Antibodies must recognize a great diversity of antigens to protect us from infectious disease. The binding properties of antibodies are determined by the sequences of their corresponding B cell receptors (BCRs). These BCR sequences are created in "draft" form by VDJ recombination, which randomly selects and deletes from the ends of V, D, and J genes, then joins them together with additional random nucleotides. If they pass initial screening and bind an antigen, these sequences then undergo an evolutionary process of mutation and selection, "revising" the BCR to improve binding to its cognate antigen. It has recently become possible to determine the antibody-determining BCR sequences resulting from this process in high throughput. Although these sequences implicitly contain a wealth of information about both antigen exposure and the process by which we learn to resist pathogens, this information can only be extracted using computer algorithms.

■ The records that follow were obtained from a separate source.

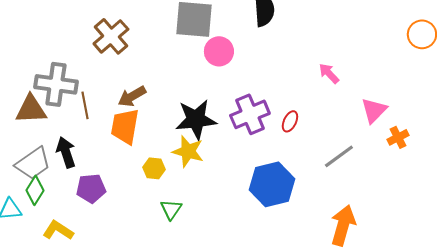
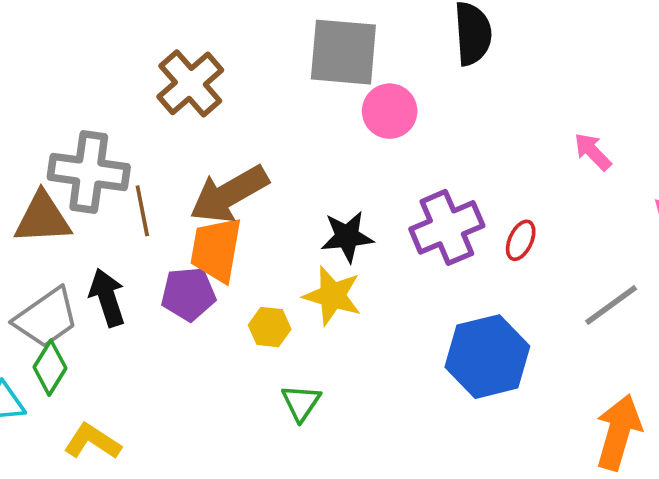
brown arrow: (132, 96) -> (229, 194), size x1.5
black star: (196, 119) -> (347, 237), size x0.7
purple pentagon: (91, 188) -> (188, 294), moved

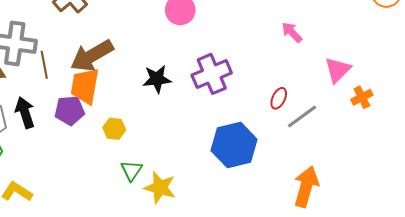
red ellipse: (521, 240) -> (279, 98), moved
yellow star: (332, 296) -> (160, 188), moved

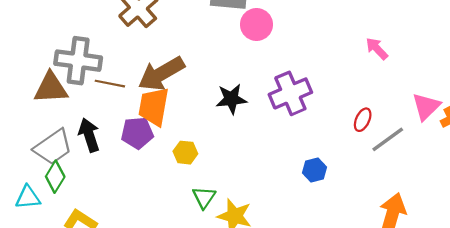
brown line: (44, 65) -> (110, 84), turned -68
pink triangle: (338, 70) -> (426, 107), moved
blue hexagon: (234, 145) -> (314, 170), size x0.5

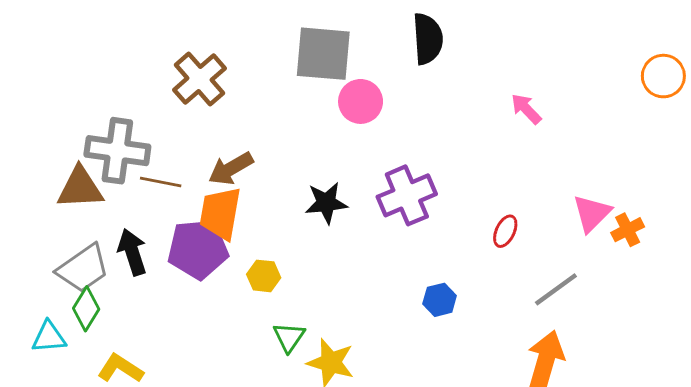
pink arrow: (377, 49) -> (526, 109), moved
brown arrow: (161, 74) -> (231, 169), size x0.7
purple pentagon: (137, 133) -> (198, 249), size x1.4
gray line: (388, 139) -> (556, 289), moved

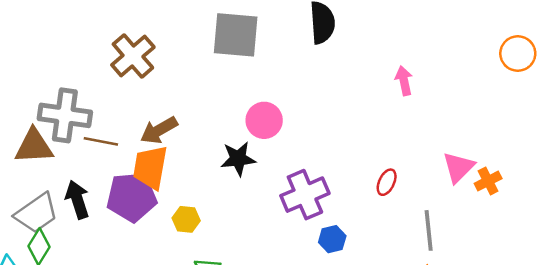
pink circle: (361, 101) -> (264, 120), moved
pink arrow: (526, 109) -> (404, 81), turned 32
purple cross: (407, 195) -> (305, 195), moved
gray line: (556, 289) -> (429, 230), turned -60

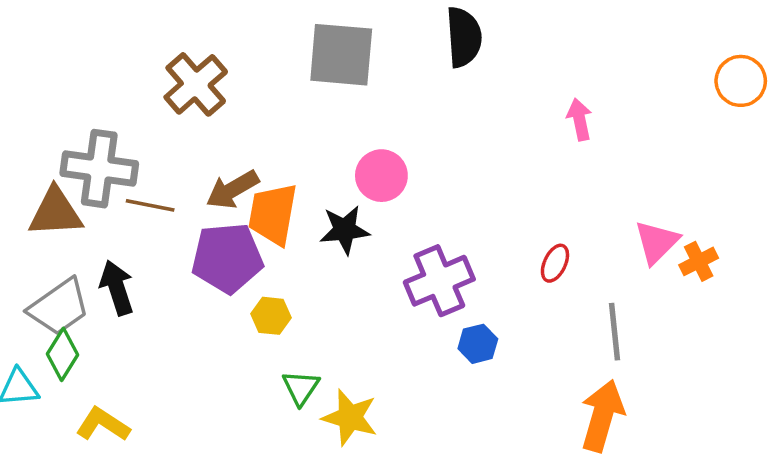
orange trapezoid: (150, 167) -> (273, 214), moved
purple pentagon: (132, 197) -> (227, 258), moved

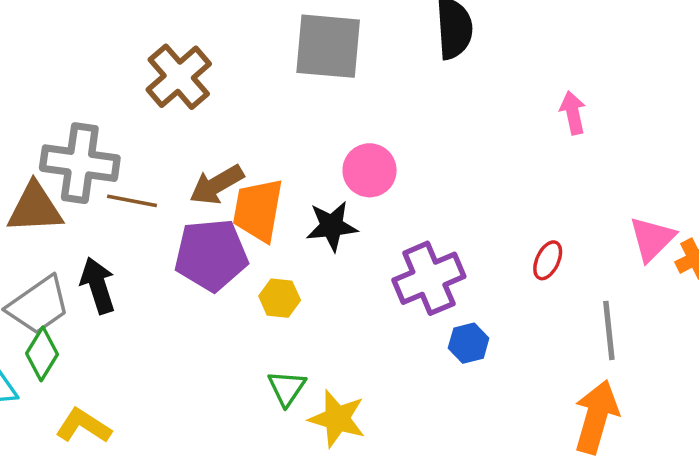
yellow hexagon: (271, 316) -> (280, 298), moved

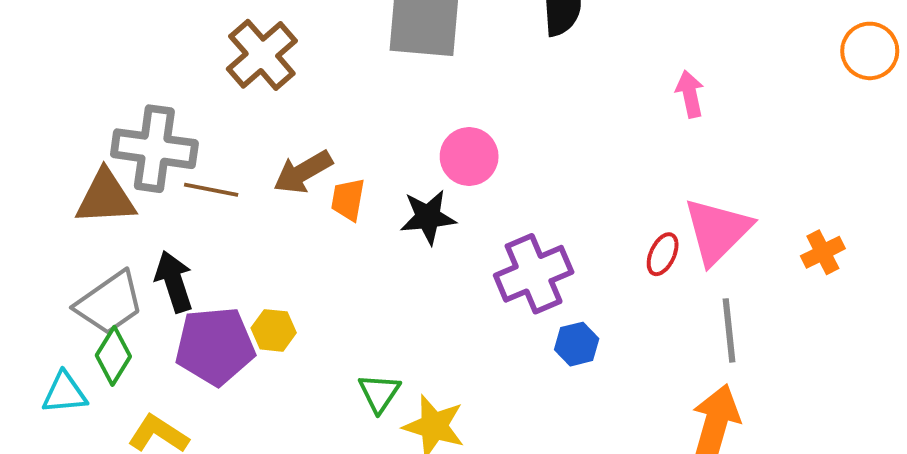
orange trapezoid: (258, 210) -> (348, 199), size x0.6
pink triangle: (652, 239) -> (717, 231), moved, size x1.4
purple pentagon: (211, 255) -> (215, 346), moved
yellow hexagon: (280, 298) -> (274, 330), moved

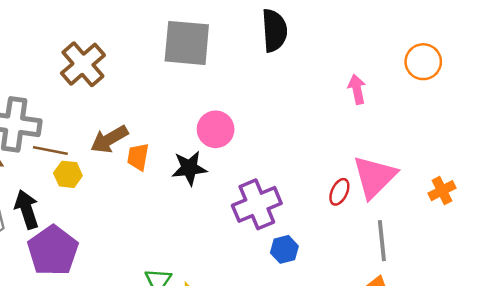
orange circle: (870, 51) -> (423, 62), moved
yellow hexagon: (274, 330) -> (68, 174), moved
purple pentagon: (215, 346) -> (53, 251), turned -30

In this talk, I will describe three recent projects to develop model-based inferential tools for analyzing BCR sequences: first, a hidden Markov model (HMM) framework to reconstruct BCR rearrangement events and determine which BCRs derived from the same rearrangements, second, a Bayesian hierarchical model to infer a rich collection of parameters describing BCR nucleotide substitution, and third, a method for assessing natural selection on BCRs that side-steps the difficulties in differentiating between per-site selection versus mutation.
This work is joint with Trevor Bedford (Fred Hutch), Vladimir Minin (UW Statistics), and Duncan Ralph (Fred Hutch).